Puzzle for January 11, 2002
This comes from a Microsoft web page entitled "Linux Myths." What do you think about Microsoft's criticisms of Linux? Specifically, does this argument demonstrate whether Windows is more secure than Linux, or vice versa, or neither?
Myth
: Linux is more secure than Windows NT.
Reality
: Linux Security Model Is Weak
All systems are vulnerable to security issues, however it's important to note that Linux uses the same security model as the original UNIX implementations--a model that was not designed from the ground up to be secure.
-
Linux only provides access controls for files and directories.
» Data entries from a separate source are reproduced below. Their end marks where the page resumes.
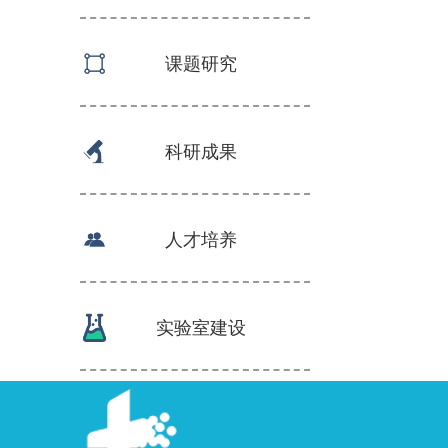
课题研究
科研成果
人才培养
实验室建设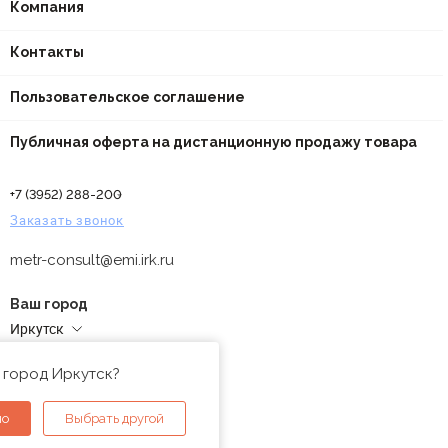
Компания
Контакты
Пользовательское соглашение
Публичная оферта на дистанционную продажу товара
+7 (3952) 288-200
Заказать звонок
metr-consult@emi.irk.ru
Ваш город
Иркутск
Адреса магазинов
 город Иркутск?
но
Выбрать другой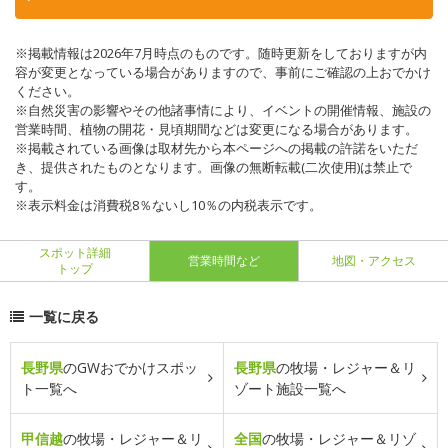
※掲載情報は2026年7月時点のものです。随時更新をしておりますが内
容が変更となっている場合がありますので、事前にご確認の上おでかけ
ください。
※自然災害の影響やその他諸事情により、イベントの開催情報、施設の
営業時間、植物の開花・見頃期間などは変更になる場合があります。
※掲載されている画像は取材先から本ページへの掲載の許諾をいただ
き、提供されたものとなります。画像の無断転載(二次使用)は禁止で
す。
※表示料金は消費税8％ないし10％の内税表示です。
スポット詳細
営業時間など
地図・アクセス
トップ
一覧に戻る
長野県
のGWおでかけスポッ
長野県
の牧場・レジャー＆リ
ト一覧へ
ゾート施設一覧へ
甲信越
の牧場・レジャー＆リ
全国
の牧場・レジャー＆リゾ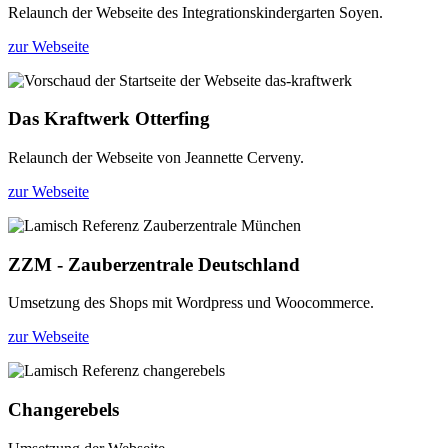
Relaunch der Webseite des Integrationskindergarten Soyen.
zur Webseite
Das Kraftwerk Otterfing
Relaunch der Webseite von Jeannette Cerveny.
zur Webseite
ZZM - Zauberzentrale Deutschland
Umsetzung des Shops mit Wordpress und Woocommerce.
zur Webseite
Changerebels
In contrast, every object in Windows NT, from files to operating system data structures, has an access control list and its use can be regulated as appropriate. Linux security is all-or-nothing. Administrators cannot delegate administrative privileges: a user who needs any administrative capability must be made a full administrator, which compromises best security practices. In contrast, Windows NT allows an administrator to delegate privileges at an exceptionally fine-grained level.
-
Linux has not supported key security accreditation standards. Every member of the Windows NT family since Windows NT 3.5 has been evaluated at either a C2 level under the U.S. Government's evaluation process or at a C2-equivalent level under the British Government's ITSEC process. In contrast, no Linux products are listed on the U.S. Government's evaluated product list.
-
Linux system administrators must spend huge amounts of time understanding the latest Linux bugs and determining what to do about them. This is made complex due to the fact that there isn't a central location for security issues to be reported and fixed. In contrast Microsoft provides a single security repository for notification and fixes of security related issues.
-
Configuring Linux security requires an administrator to be an expert in the intricacies of the operating system and how components interact. Misconfigure any part of the operating system and the system could be vulnerable to attack. Windows NT security is easy to set up and administer with tools such as the Security Configuration Editor.